Arap dünyasında birinci kuvvet mi?

Yani öyle de diyebiliriz. Ama biz devrim değil haber yapıyoruz.

Arap dünyasında olan biteni nasıl değerlendiriyorsunuz?

Aslında bu olanlar 20 yıldan beri beklenen bir şeydi. Ama ne zaman olacağını kimse kestiremiyordu. Yoksulluk var, ekonomik gelişme yok, insanlar özgürlüklerini istiyor. Halk iradesi ortada yok, yönetim başka bir yerde halk başka bir yerde. Önce Tunus'ta sonra Mısır'da ve Libya'da halk sokaklara döküldü. Yemen'de, Bahreyn'de, Umman'da devam ediyor. Suud'da ve Suriye'de hissedilmeye başlandı, buralarda şartlar iyileştirilmelerle durdurabilir miyiz diye bakılıyor.

Durdurabilirler mi?

Sanmıyorum, çünkü bu sadece açlıkla ve ekonomiyle açıklanabilecek bir şey değil. Esas mesele özgürlük ve insanlar özgürlüğünü istiyor.

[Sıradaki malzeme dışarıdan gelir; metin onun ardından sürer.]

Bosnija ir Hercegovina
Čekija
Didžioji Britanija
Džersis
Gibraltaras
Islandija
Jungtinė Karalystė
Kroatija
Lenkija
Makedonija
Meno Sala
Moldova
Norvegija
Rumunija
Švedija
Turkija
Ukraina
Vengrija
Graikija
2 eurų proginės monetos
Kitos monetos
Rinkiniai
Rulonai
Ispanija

Bu yaşananlar sizi mutlu ediyor mu?

Ediyor, çünkü biz de o halkın bir parçasıyız. Önemli olan sadece liderleri devirmek değil demokrasiye ulaşmak.

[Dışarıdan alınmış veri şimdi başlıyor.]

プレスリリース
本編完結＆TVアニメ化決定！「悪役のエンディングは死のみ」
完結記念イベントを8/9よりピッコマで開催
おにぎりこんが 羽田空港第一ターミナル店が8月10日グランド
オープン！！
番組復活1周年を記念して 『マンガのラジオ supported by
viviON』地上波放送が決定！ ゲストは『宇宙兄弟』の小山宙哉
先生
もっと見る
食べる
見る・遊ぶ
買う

Arap dünyasında yaşanan son gelişmelerde Türkiye'nin bölge ülkeleriyle olan ilişkilerinin etkili olduğunu söyleyebilir miyiz?

Doğrusu böyle bir şey söyleyebiliriz, özellikle Türk dış politikasındaki gelişmeler, Başbakan'ın Davos çıkışı önemli. Başbakan bugün Arap ülkelerinde seçime girse bütün Arap liderlerini devirir. Bunda El Cezire'nin elbette katkısı var. Bir köprü vazifesi görüyoruz.

Siz Filistinlisiniz. Filistin meselesinde, bütünleşememiş Arap dünyasının bu isyanlarda birlikte hareket etmesinin imkânsızlığından bahsediliyor.

Buna yüzde yüz katılmak zor. Liderlerden bahsediyorsak doğru ama biz halktan bahsediyoruz. Arap ülkelerinde halk, "Siz Filistin'e öncelik tanımıyorsunuz." demez. Siyasetin farklılıkları var ama halk mutabık. O yüzden bu ayaklanmalarda halk içinde bir bütünlük var. Bu devrimlerden sonra inşallah Arap dünyası yakınlaşır diyoruz.

Hüsnü Mahalli bir röportajında "El Cezire olmasaydı bu devrimler olmazdı. Gazetecilik yapmıyorlar zaten şu aşamada, manipülasyonun da ötesinde provokasyon yapıyorlar." dedi. Haklılık payı var mıdır?

Biz neticede yayıncılık yapıyoruz, provakasyon ağır bir itham. Kesinlikle buna katılmıyorum. Bazen halkı biraz daha fazla tutmuş olabiliriz ama bu halk olduğu için. Genelde El Cezire iki tarafa da söz veriyor. Tunus'ta da Mısır'da da hem gençleri hem de hükümet tarafını yayına çıkarıyoruz.

Halk cesaretini nereden aldı?

Bu olanlar halk hareketi, halk iradesiyle gerçekleşiyor. Artık globalleşen bir dünya var. Yeni medya anlayışı var, internet var. Cep telefonları herkesin elinde ve gençler dünyayı daha rahat takip ediyor. Genç neslin, halkın beklentileri ortada. Hepsi bir bütün olarak düşünüldüğünde insanlar duvarları aştı. Bundan sonra ne olacağını zaman gösterecek ama daha iyiye gideceğini görüyoruz.

Bu olup bitenler İsrail'i nasıl etkiliyor?

Korku içinde yaşıyorlar, İsrail yalnızlaştı. Eskiden İran, ABD, Türkiye vardı. Bir Mavi Marmara olayı yaşandı. Mısır, artık gitti. Sonra İsrail'in kahraman ordusu vardı ama o da Lübnan'da Hizbullah'tan büyük tokat yedi. İsrail'de tedirginlik olduğuna dair haberler geliyor. Geleceklerini parlak görmüyorlar. İsrail'de bölgede var olmak istiyorsa kanun üstü davranmayacak.

El Cezire Türkiye, hem boşluk dolduracak hem de bir renk olacak

"El Cezire Türkiye" için çalışmalar ne durumda?

Hazırlıklar devam ediyor. Cine 5 alındı, yer kiralandı. Şimdilik hazırlık döneminde ama yayın tarihini tam olarak söylemek mümkün değil.

El Cezire Türkiye bir boşluğu mu dolduracak yoksa bir renk mi olacak?

El Cezire'nin üslubu Türkiye'deki haber kanallarından biraz farklı. Daha fazla habere ağırlık verecek. Bu yüzden de hem bir renk hem de bir boşluk dolduracak.